March 6, 2017
by Ariel Adams
In 2016, Rolex released the new reference 126333 Oyster Perpetual Datejust 41 watch (debuted here) which quietly replaced the outgoing Datejust II that Rolex had been making for a few years. Both models are larger-sized versions of the classic Rolex Datejust that for most of its life came in a 36mm-wide case. The Rolex Datejust is one of the world’s most popular luxury timepieces and has been around since Rolex originally released the Datejust back in 1945.
I’ve been wearing the Rolex 126333 Datejust 41 quite regularly for the last few months as part of my normal timepiece rotation. This is one of those watches that I also happened to add to my own collection. It was not until I was able to wear the watch for a while that I was able to truly develop a relationship with the Rolex Datejust in a way that so many owners have done over the collection’s long lifespan. One of the major questions that I was trying to answer as part of my review is “what category does this watch fit into?” I’ll get to why that question is important later on.

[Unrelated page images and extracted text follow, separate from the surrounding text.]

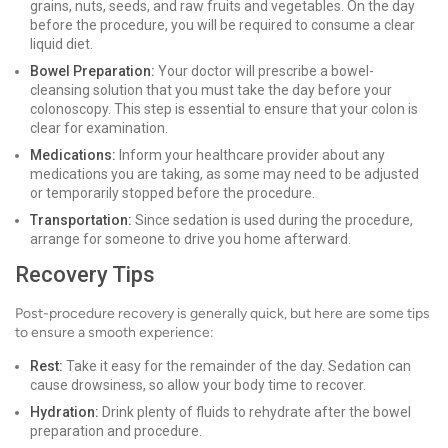
grains, nuts, seeds, and raw fruits and vegetables. On the day
before the procedure, you will be required to consume a clear
liquid diet.
Bowel Preparation:
Your doctor will prescribe a bowel-
cleansing solution that you must take the day before your
colonoscopy. This step is essential to ensure that your colon is
clear for examination.
Medications:
Inform your healthcare provider about any
medications you are taking, as some may need to be adjusted
or temporarily stopped before the procedure.
Transportation:
Since sedation is used during the procedure,
arrange for someone to drive you home afterward.
Recovery Tips
Post-procedure recovery is generally quick, but here are some tips
to ensure a smooth experience:
Rest:
Take it easy for the remainder of the day. Sedation can
cause drowsiness, so allow your body time to recover.
Hydration:
Drink plenty of fluids to rehydrate after the bowel
preparation and procedure.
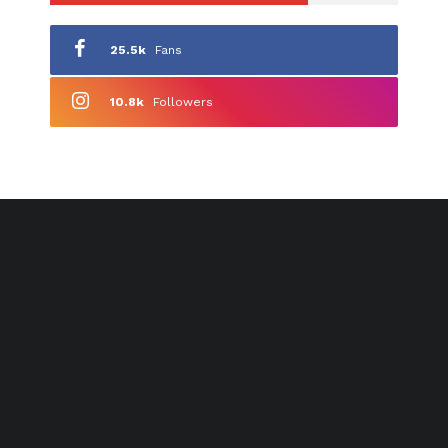
25.5k
Fans
10.8k
Followers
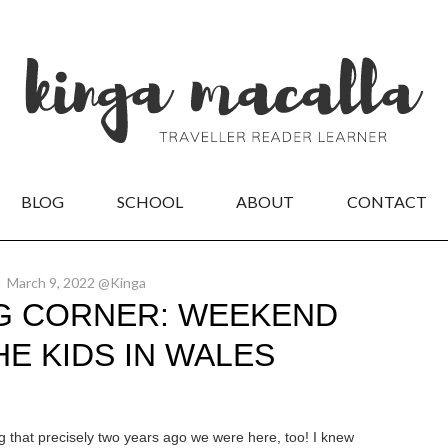
BLOG
SCHOOL
ABOUT
CONTACT
March 9, 2022 @Kinga
G CORNER: WEEKEND
HE KIDS IN WALES
 that precisely two years ago we were here, too! I knew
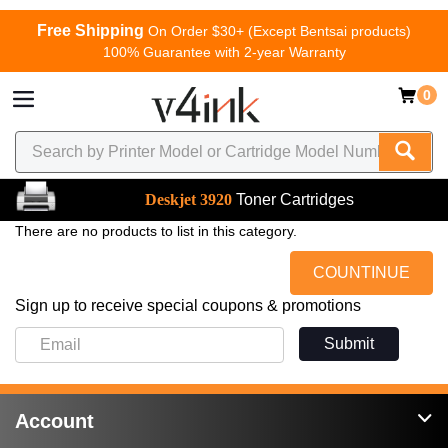
Free Shipping
On Order $30+ (Except Bentsai products)
100% Guarantee with 2-year Warranty
0
Deskjet 3920
Toner Cartridges
There are no products to list in this category.
COUNTINUE
Sign up to receive special coupons & promotions
Submit
Account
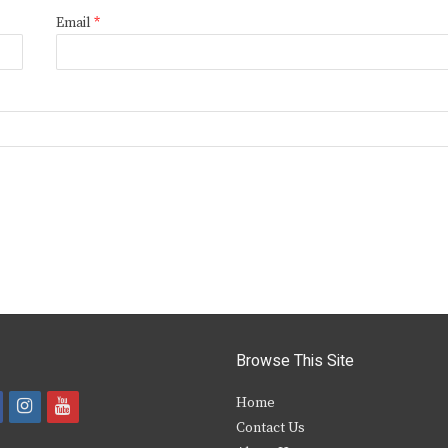
Email
*
Browse This Site
i
y
Home
Contact Us
a
n
o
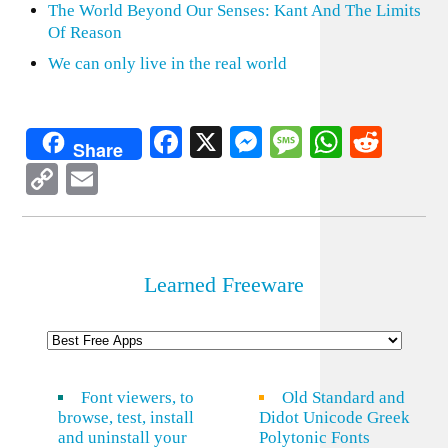
The World Beyond Our Senses: Kant And The Limits
Of Reason
We can only live in the real world
Facebook
X
Messenger
Message
WhatsA
Redd
Share
Copy
Email
Link
Learned Freeware
Font viewers, to
Old Standard and
browse, test, install
Didot Unicode Greek
and uninstall your
Polytonic Fonts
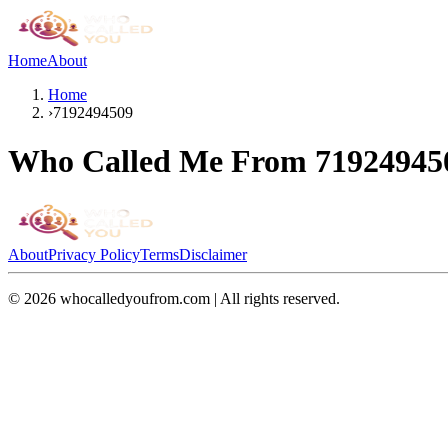
Home
About
Home
›
7192494509
Who Called Me From
71924945
About
Privacy Policy
Terms
Disclaimer
©
2026
whocalledyoufrom.com | All rights reserved.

When Rolex originally released the Datejust, the name of the watch made a lot more sense. Quite literally, the main technical attraction to the watch was the fact that it had a movement that was able to automatically change the date at midnight, which was a novel piece of functionality at the time. Since then, the humble “date complication” has gone on to become the most popular function on wristwatches right after displaying the current time.
As a company, Rolex rarely releases brand-new model families. Instead, part of the “Rolex Way” – a clever marketing term for a very real culture at the company – is to maintain strong pillars of production collections and improve and expand upon them as they feel might best serve the market. Thus, the majority of Rolex’s stable of watch lines (Submariner, Explorer, GMT-Master, Daytona, Day-Date, Datejust, et cetera) have been around for decades. What this means is that while there is “one Datejust,” in reality there are dozens and dozens of variants from previous years, as well as those currently available.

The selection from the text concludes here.